Summary of the Complainant’s direct evidence In response to questioning from the Respondent’s representative, the Complainant confirmed that she was aware of the grievance procedure. She also confirmed that she was a union member and had sought assistance from her trade union in May 2018 in relation to a pay related grievance which was resolved. The Complainant said that she had raised a grievance in the context of the investigation of the Assistant Manager’s complaint of bullying and harassment against the CEO, and that this was reflected in the minutes of a meeting of 27th June 2918 which reads as follows: “…she explained that she has a difficult relationship with the CEO and has had numerous differences with him.” The Complainant considered that her statement implied that she had been bullied.
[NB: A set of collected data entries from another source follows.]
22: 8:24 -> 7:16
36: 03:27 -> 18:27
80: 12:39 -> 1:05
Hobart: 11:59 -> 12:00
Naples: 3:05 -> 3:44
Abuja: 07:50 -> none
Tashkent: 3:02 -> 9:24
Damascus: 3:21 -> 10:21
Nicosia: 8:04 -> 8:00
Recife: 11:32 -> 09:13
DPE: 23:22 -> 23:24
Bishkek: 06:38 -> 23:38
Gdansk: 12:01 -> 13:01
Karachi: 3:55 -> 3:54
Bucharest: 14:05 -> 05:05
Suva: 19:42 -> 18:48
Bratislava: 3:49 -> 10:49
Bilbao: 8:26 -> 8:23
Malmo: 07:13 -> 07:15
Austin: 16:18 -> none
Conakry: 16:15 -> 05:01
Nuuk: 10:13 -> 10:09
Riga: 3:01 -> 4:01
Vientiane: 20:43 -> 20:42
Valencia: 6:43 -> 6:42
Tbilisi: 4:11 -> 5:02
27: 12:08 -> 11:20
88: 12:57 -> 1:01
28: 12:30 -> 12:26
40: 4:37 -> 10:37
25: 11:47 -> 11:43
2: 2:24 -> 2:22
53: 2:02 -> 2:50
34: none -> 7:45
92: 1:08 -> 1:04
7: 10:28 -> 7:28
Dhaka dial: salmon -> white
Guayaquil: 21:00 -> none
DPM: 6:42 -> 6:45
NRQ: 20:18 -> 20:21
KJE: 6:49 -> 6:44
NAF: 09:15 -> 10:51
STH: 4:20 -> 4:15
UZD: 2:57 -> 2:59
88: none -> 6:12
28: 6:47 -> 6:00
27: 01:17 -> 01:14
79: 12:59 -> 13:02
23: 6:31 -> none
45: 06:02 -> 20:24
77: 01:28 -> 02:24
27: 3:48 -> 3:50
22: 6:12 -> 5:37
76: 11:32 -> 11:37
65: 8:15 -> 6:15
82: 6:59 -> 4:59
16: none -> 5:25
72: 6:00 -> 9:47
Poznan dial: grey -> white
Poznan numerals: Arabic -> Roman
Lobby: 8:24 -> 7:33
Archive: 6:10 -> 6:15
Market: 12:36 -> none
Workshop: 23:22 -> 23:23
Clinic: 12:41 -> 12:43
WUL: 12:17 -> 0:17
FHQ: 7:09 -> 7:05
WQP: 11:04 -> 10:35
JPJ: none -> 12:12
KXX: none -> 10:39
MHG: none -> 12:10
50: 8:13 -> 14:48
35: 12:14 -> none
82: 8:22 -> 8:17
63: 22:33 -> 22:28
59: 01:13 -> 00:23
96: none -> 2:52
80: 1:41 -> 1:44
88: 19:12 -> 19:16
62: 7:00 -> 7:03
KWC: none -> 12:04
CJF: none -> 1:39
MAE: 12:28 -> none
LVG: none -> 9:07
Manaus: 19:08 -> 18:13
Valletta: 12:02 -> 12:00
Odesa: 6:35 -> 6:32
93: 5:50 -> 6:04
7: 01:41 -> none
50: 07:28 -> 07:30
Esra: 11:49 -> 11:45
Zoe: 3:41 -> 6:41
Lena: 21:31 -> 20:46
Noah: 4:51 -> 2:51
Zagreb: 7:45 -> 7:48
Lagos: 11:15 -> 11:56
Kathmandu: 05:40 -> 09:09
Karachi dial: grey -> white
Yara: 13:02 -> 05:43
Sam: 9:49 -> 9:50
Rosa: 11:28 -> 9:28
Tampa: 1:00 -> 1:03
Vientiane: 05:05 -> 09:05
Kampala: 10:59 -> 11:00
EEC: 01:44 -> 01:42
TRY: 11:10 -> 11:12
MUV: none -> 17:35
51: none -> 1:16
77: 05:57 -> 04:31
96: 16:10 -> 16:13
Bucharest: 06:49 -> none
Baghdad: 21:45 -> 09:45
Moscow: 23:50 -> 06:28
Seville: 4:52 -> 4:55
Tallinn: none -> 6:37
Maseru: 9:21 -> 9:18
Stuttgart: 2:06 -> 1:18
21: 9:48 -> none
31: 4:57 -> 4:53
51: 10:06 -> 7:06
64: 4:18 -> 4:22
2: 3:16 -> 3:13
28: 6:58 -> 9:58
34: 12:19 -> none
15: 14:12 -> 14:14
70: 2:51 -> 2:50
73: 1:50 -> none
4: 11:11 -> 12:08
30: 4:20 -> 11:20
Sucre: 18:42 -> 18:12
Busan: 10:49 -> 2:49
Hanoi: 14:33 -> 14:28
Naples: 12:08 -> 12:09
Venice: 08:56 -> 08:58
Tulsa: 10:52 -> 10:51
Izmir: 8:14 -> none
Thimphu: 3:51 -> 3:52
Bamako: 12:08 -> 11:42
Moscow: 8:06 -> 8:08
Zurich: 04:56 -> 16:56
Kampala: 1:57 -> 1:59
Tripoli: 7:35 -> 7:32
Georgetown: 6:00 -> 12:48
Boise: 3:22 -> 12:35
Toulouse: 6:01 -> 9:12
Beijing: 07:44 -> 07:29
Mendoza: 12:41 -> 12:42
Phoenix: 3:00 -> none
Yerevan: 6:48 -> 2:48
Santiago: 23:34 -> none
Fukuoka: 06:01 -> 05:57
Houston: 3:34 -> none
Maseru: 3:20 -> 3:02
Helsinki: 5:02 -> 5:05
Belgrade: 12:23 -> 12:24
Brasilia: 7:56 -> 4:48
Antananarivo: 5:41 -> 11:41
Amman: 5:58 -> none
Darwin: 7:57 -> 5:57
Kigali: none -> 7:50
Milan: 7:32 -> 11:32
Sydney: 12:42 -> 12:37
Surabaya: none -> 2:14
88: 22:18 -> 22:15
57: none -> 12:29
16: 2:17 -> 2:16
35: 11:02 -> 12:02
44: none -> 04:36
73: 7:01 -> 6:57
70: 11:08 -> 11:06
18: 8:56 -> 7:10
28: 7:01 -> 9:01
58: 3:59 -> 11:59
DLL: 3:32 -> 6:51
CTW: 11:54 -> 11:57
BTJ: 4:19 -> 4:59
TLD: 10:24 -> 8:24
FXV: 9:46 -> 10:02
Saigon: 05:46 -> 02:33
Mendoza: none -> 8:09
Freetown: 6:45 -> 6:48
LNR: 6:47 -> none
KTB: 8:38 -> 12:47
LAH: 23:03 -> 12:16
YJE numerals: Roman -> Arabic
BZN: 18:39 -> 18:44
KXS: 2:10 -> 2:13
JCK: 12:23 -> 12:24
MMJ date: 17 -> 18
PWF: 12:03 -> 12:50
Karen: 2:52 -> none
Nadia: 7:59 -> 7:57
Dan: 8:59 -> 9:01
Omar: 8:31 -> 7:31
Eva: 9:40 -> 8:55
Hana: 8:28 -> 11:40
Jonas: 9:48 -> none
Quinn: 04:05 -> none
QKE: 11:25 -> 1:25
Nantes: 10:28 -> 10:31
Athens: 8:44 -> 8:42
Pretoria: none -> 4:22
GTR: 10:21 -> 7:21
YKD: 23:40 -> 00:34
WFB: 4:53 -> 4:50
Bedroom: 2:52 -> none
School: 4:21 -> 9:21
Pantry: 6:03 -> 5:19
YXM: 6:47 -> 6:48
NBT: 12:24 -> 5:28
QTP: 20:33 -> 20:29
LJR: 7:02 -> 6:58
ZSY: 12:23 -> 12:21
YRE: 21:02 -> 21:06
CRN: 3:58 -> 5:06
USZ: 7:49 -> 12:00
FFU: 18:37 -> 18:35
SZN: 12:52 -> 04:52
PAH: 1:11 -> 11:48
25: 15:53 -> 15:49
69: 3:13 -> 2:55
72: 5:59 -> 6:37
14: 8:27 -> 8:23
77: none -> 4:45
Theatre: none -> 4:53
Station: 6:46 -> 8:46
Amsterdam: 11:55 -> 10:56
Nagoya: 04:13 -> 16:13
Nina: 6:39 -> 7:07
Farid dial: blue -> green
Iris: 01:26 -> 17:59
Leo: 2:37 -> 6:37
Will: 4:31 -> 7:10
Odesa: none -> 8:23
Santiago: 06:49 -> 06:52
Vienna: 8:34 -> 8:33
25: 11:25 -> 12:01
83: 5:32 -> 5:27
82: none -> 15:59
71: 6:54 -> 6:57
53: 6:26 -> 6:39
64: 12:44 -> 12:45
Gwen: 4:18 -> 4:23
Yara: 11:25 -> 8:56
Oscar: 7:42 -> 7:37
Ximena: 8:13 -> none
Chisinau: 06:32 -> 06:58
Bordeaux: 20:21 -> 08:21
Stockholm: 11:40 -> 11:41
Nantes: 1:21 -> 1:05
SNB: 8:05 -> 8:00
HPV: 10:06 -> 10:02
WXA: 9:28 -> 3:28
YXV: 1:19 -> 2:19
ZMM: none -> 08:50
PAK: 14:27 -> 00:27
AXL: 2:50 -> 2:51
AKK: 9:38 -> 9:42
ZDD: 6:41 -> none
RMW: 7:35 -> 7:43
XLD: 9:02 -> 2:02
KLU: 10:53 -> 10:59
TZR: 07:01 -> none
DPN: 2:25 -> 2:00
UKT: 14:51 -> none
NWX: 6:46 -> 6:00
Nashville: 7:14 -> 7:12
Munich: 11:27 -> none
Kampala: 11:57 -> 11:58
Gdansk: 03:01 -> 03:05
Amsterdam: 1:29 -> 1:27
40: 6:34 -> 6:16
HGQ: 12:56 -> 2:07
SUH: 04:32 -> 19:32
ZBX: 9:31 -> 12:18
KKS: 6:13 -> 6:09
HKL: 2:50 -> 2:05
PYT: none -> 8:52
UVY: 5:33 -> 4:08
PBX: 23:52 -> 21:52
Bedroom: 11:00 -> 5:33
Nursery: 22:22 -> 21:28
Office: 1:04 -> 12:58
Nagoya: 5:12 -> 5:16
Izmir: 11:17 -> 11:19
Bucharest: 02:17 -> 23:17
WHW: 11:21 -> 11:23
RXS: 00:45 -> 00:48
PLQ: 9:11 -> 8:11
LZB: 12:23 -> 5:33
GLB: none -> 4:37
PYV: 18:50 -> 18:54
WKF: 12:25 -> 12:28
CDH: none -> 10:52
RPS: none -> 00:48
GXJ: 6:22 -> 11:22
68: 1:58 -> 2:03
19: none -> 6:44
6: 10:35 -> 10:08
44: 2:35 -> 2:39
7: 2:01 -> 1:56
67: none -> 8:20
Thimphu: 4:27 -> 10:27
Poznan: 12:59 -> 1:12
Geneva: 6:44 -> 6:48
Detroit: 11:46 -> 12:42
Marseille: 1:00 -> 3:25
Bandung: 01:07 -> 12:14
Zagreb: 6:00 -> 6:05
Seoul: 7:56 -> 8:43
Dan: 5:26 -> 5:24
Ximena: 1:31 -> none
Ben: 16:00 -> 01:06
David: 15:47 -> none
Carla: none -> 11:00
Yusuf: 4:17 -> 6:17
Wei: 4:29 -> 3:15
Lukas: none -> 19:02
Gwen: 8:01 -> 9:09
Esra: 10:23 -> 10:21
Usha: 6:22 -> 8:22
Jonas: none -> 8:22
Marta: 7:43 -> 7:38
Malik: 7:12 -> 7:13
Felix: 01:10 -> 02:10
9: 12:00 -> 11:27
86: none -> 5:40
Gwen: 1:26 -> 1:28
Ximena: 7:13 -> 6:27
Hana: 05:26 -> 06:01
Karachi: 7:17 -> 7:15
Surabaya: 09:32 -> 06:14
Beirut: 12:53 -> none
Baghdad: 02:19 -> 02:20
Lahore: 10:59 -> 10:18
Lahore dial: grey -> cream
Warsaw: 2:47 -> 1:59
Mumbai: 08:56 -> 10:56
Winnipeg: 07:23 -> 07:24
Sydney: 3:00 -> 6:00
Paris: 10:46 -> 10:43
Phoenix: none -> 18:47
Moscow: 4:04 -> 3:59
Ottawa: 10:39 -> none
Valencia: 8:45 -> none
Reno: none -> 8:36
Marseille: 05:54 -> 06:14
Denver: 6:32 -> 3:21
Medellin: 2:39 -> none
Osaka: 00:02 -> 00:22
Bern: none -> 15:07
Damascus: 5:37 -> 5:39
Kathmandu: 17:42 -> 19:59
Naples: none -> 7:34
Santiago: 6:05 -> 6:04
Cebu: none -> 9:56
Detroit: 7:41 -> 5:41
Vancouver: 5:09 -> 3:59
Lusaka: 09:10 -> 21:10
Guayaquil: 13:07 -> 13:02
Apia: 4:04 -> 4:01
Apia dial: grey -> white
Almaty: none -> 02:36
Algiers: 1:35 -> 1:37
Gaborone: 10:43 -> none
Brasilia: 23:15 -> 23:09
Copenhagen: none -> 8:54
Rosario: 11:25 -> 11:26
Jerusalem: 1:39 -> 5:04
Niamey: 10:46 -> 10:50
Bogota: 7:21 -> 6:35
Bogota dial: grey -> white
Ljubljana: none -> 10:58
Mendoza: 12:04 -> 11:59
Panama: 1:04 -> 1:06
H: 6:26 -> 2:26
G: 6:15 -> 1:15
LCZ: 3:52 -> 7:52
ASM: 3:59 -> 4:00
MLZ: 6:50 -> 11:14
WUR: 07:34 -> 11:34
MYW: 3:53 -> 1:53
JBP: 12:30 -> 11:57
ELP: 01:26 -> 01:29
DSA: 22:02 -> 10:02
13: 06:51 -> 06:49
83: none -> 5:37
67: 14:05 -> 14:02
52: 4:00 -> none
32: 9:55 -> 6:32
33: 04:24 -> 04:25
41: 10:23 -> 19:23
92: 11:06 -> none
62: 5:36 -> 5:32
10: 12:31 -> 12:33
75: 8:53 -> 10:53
The Complainant asserted that she was entitled to rely on the following clause in the Respondent’s Policy on Preventing & Dealing with Bullying or Harassment which, in her opinion, obviated the need for her to invoke the Respondent’s formal procedures: “[The Respondent] is required to act if it is suspected any form of harassment or bullying is occurring, even if no complaint has been made.” The Complainant said that she was absent from work for two weeks in April 2018 due to work related stress. She felt that this should have alerted the Respondent to the fact that something was wrong. The Complainant also said that she did not invoke the disciplinary procedures because she saw what happened to the Assistant Manager when he had done so – he had been ignored by members of the Board and the process had dragged on for months. Summary of the former Assistant Manager’s direct evidence The former Assistant Manager gave evidence in relation to an unsuccessful complaint of bullying which he had taken against the CEO. In response to direct questioning from the Respondent’s representative, he said that the Respondent had probably followed the procedure which was set out in their Policy on Preventing & Dealing with Bullying or Harassment.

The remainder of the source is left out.